Mittelalter und Populärkultur
Rezeption – Aneignung – Beachtung
Bielefeld 2024: transcript
Rezensent/-in:
Uwe Breitenborn
Game of Thrones, Hobbits, Vikings, Ragnarök oder die Artus-Sage. Das Mittelalter, dem wir in der Populärkultur begegnen, ist selten wissenschaftlich und geschichtlich exakt beschrieben, aber es ist eine attraktive Projektionsfläche für alle Spielarten von Reflexionen zur Gegenwart. Basierend auf einer Ringvorlesung an der Universität Siegen analysiert der interdisziplinäre Sammelband Mittelalter und Populärkultur die vielfältigen Transformationen des Mittelalters in populärkulturellen Medien.
Im Zentrum steht die These, dass es sich bei dem heute rezipierten Mittelalter um ein kulturell konstruiertes, ästhetisiertes und emotional aufgeladenes „neomediävales“ Imaginäres handelt, das mehr über gegenwärtige kulturelle Normen und Ideologien verrät als über die historische Realität.

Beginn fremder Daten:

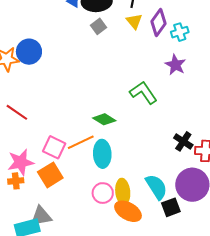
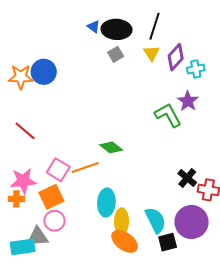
green L-shape: (143, 93) -> (168, 115), moved
cyan ellipse: (102, 154) -> (106, 202), moved
pink circle: (103, 193) -> (54, 221), moved

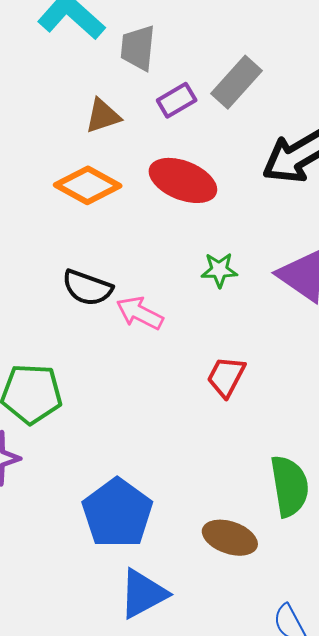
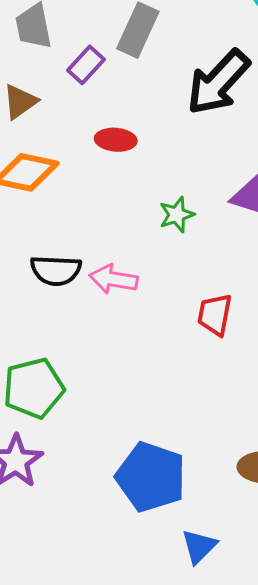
red ellipse: (183, 180) -> (116, 140), size x0.6
blue triangle: (143, 594) -> (199, 546), size x0.7

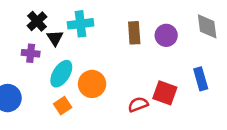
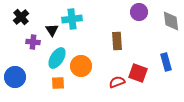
black cross: (37, 21) -> (21, 17), moved
brown rectangle: (134, 33) -> (117, 41), moved
purple circle: (166, 35) -> (139, 12), moved
orange square: (63, 106) -> (58, 83), turned 32

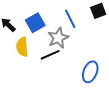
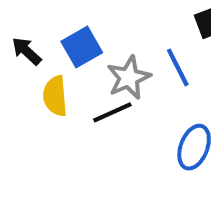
blue line: (70, 19) -> (178, 67), moved

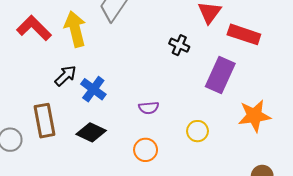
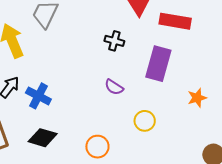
purple semicircle: (149, 108) -> (114, 87), moved, turned 48
orange star: (254, 116) -> (197, 98), size x0.6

Mittelalterlichkeit beschreibt „die ästhetischen Verfahren der Aneignung und Adaption des Mittelalters durch populärkulturelle Medien, Diskurse und Praktiken“ und „bedient sich Stereotypen, Archetypen und ikonischer Bilder vom Mittelalter, die in der Populärkultur […] bekannt sind: der ritterliche Zweikampf, die höfische Dame auf der Zinne einer hoch gelegenen Burg, das Schlachtengetümmel kämpfender Krieger in Rüstung, der Kampf eines Ritters mit dem Drachen usw.“ (S. 13). Diese populären Darstellungen orientieren sich vor allem an affektiven Erwartungen des Publikums und erzeugen eine mittelalterliche Atmosphäre, die auf historische Faktizität kaum angewiesen ist. Oft handelt es sich um ästhetische Arrangements, die auch mit gegenwärtigen Diskursen z. B. über Identität, Geschlecht, Klasse oder Ethnizität verschränkt sind. Vieles dreht sich um Authentizität.

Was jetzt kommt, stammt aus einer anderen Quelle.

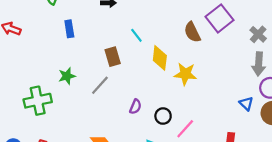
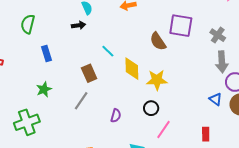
purple square: (219, 18) -> (181, 26), turned -35
green star: (67, 76) -> (44, 89), moved
black circle: (163, 116) -> (151, 108), moved

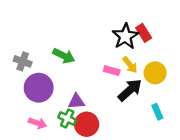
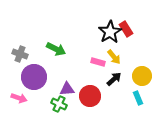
yellow circle: (155, 73) -> (142, 76), moved
black arrow: (130, 90) -> (114, 79), size x0.7
pink arrow: (37, 123) -> (19, 98), moved
red circle: (87, 124) -> (90, 96), moved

Der Band beleuchtet zudem kritisch die politische Instrumentalisierung des Mittelalters, die von nationalistischen Rekonstruktionen bis hin zur legitimierenden Referenz für rigide und zumeist reaktionäre Gesellschaftsmodelle reicht.
Die Beiträge analysieren gegenwärtige und historische Aspekte der Populärkultur – von Texten, Filmen und Serien über Spiele und Produktwerbung bis hin zu Musik – und untersuchen Formen, Wirkungen und Strategien (neo‑)mediävaler Rezeption und Inszenierung. Dabei kommen vielfältige methodische Ansätze zum Einsatz (z. B. aus Literatur- und Game Studies). Hans Rudolf Velten, Professor für deutsche Literatur und Sprache des Mittelalters, sowie die Wissenschaftlerin Theresa Specht versammeln in dem Band deutsch- und englischsprachige Beiträge (inkl. Einführung und Begriffsdifferenzierung), die sich sehr speziellen Facetten der Mittelalterrezeption widmen. Die stichpunktartige Auflistung der Themen zeigt das Spektrum, das die geneigte Leserschaft zu erwarten hat: die Rolle historischer Reklame-Sammelbilder für die Popularisierung des Mittelalters (Angela Schwarz), das Mittelalter im modernen Brettspiel (Robert Schöller), kollektives Wissen über das Mittelalter auf der Spielplattform Steam (Helen Young), mittelalterliche Welten in analogen Rollenspielen (Anja Müller), Konstantinopel als Hauptstadt des mittelalterlichen Byzanz im Heavy Metal (Antje Bosselmann-Ruickbie), Wirklichkeitskonstruktion durch Populären Realismus in Tolkiens Mittelerde-Geschichten (Niels Werber) oder die neomediävale Buchästhetik in der Fantasyliteratur (Theresa Specht). Und natürlich darf auch die Artus-Sage nicht fehlen, die mehrfach betrachtet wird, wie beispielsweise intersektionale Perspektiven auf den Artus-Stoff in Kinder- und Jugendmedien (Lea Braun), der Sehnsuchtsort Avalon (Andrea Schindler), der hybride Mythos im Film oder völkische Aspekte der Artus-Sagen-Rezeption (beides Silvan Wagner).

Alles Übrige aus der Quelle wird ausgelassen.